The parties are notified that this "Proposed Findings and Recommendations" is hereby FILED, and a copy will be submitted to the Honorable David A. Faber, United States District Judge. Pursuant to the provisions of Title 28, United States Code, Section 636(b)(1)(B), and Rules 6(d) and 72(b), Federal Rules of Civil Procedure, the parties shall have fourteen days (filing of objections) and three days (if received by mail) from the date of filing this "Proposed Findings and Recommendations" within which to file with the Clerk of this Court, specific written objections, identifying the portions of the "Proposed Findings and Recommendations" to which objection is made, and the basis of such objection.

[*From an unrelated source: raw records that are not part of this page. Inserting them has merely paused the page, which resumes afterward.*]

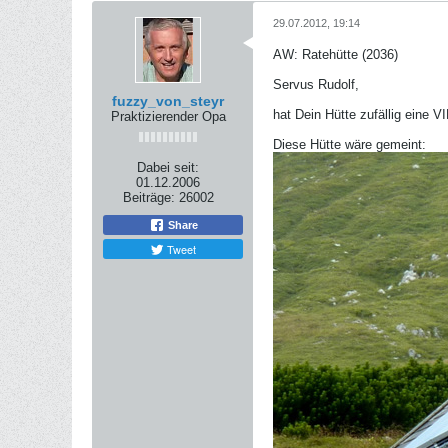
29.07.2012, 19:14
AW: Ratehütte (2036)
Servus Rudolf,
fuzzy_von_steyr
hat Dein Hütte zufällig eine
Praktizierender Opa
Diese Hütte wäre gemeint:
Dabei seit:
01.12.2006
Beiträge:
26002
Share
Tweet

Extension of this time period may be granted by the presiding District Judge for good cause shown.
Failure to file written objections as set forth above shall constitute a waiver of de novo review by the District Court and a waiver of appellate review by the Circuit Court of Appeals. Thomas v. Am, 474 U.S. 140 (1985); Snyder v. Ridenour, 889 F.2d 1363 (4th Cir. 1989); Wright v. Collins, 766 F.2d 841 (4th Cir. 1985); United States v. Schronce, 727 F.2d 91 (4th Cir. 1984). Copies of such objections shall be provided to the opposing party, Judge Faber, and Magistrate Judge Eifert.
The Clerk is directed to file this "Proposed Findings and Recommendations" and to provide a copy of the same to counsel of record.